== The problem ==
Among the records, which lines include "Клей"? List them.
*** Data section ***
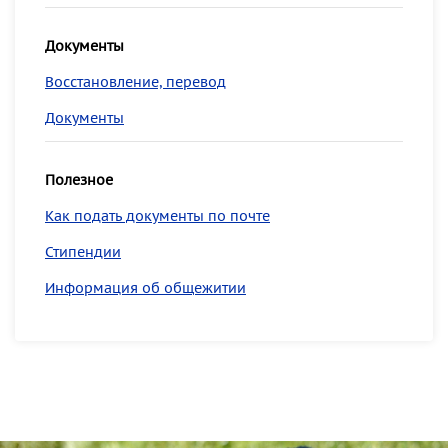
Документы
Восстановление, перевод
Документы
Полезное
Как подать документы по почте
Стипендии
Информация об общежитии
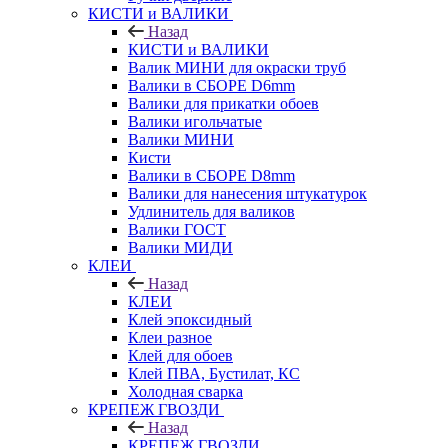
КИСТИ и ВАЛИКИ
Назад
КИСТИ и ВАЛИКИ
Валик МИНИ для окраски труб
Валики в СБОРЕ D6mm
Валики для прикатки обоев
Валики игольчатые
Валики МИНИ
Кисти
Валики в СБОРЕ D8mm
Валики для нанесения штукатурок
Удлинитель для валиков
Валики ГОСТ
Валики МИДИ
КЛЕИ
Назад
КЛЕИ
Клей эпоксидный
Клеи разное
Клей для обоев
Клей ПВА, Бустилат, КС
Холодная сварка
КРЕПЕЖ ГВОЗДИ
Назад
КРЕПЕЖ ГВОЗДИ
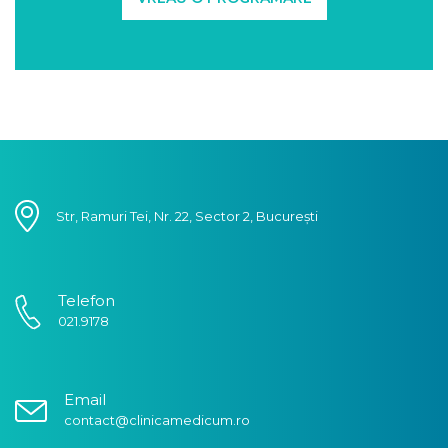
Str, Ramuri Tei, Nr. 22, Sector 2, București
Telefon
021.9178
Email
contact@clinicamedicum.ro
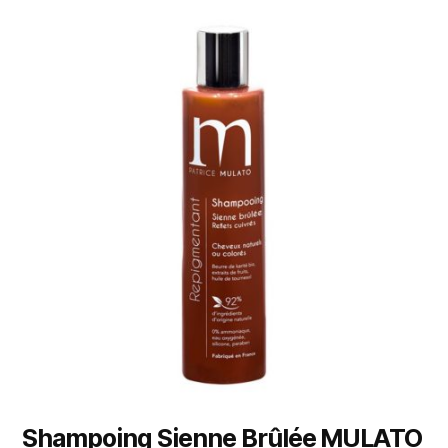
Shampoing Sienne Brûlée MULATO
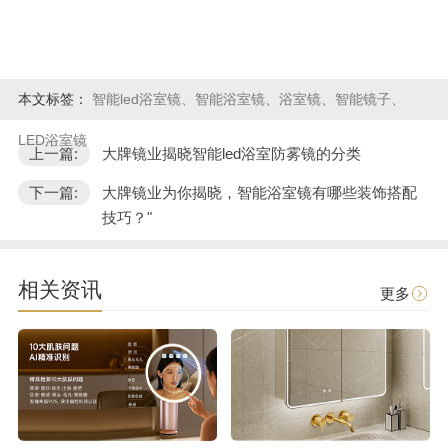
本文标签：
智能led浴室镜、智能浴室镜、浴室镜、智能镜子、
LED浴室镜
上一篇:
大牌镜业揭晓智能led浴室防雾镜的分类
下一篇:
大牌镜业为你揭晓，智能浴室镜有哪些装饰搭配
技巧？"
相关资讯
更多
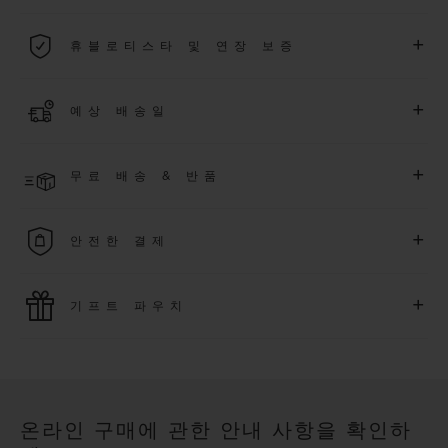
2026년 1월 1일부터 구매한 모든 워치에는 5년 국제 워런티가 적
+
휴블로티스타 및 연장 보증
용됩니다.
더 알아보기
위블로 커뮤니티에 가입하여
2026
년
1
월
1
일 이후 구매한 워치
+
예상 배송일
에 대해
5
년 추가 워런티 혜택
(
약관 적용
)
을 받으세요
.
또한 다양
한 익스클루시브 이벤트에도 참여하실 수 있습니다
.
결제 접수 후 영업일 기준 4~9일 이내에 배송될 것으로 예상됩니
더 알아보기
+
무료 배송 & 반품
다. *재고 상황에 따라 달라질 수 있습니다*.
무료 배송 및 간단하고 편리하게 이용할 수 있는 무료 반품 혜택
+
안전한 결제
을 누려보세요
위블로는 최신 결제 기술을 활용합니다. 온라인으로 구매하신
+
기프트 파우치
모든 제품은 빠르고 안전하게 결제가 가능하며, 개인정보를 안
전하게 보호합니다.
위블로의 무료 기프트 파우치로 기프트에 더욱 특별한 매력을 더
해보세요.
온라인 구매에 관한 안내 사항을 확인하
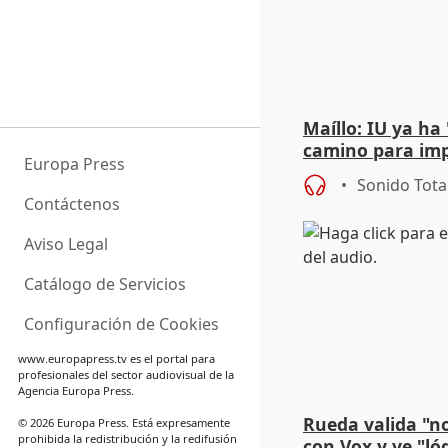
Maíllo: IU ya ha
camino para imp
Europa Press
unitarios para l
Sonido Tota
Contáctenos
Aviso Legal
Catálogo de Servicios
Configuración de Cookies
www.europapress.tv
es el portal para
profesionales del sector audiovisual de la
Agencia Europa Press.
Rueda valida "n
© 2026 Europa Press. Está expresamente
prohibida la redistribución y la redifusión
con Vox y ve "ló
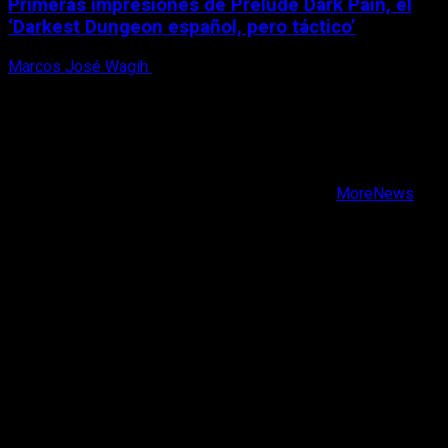
Primeras impresiones de Prelude Dark Pain, el
‘Darkest Dungeon español, pero táctico’
Marcos José Wagih
6 de agosto, 2026
X
Facebook
Instagram
Youtube
Copyright © Todos los derechos reservados.
|
MoreNews
por AF themes.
*** End of Data section ***
== Output for this exercise ==
Клей эпоксидный
Клей для обоев
Клей ПВА, Бустилат, КС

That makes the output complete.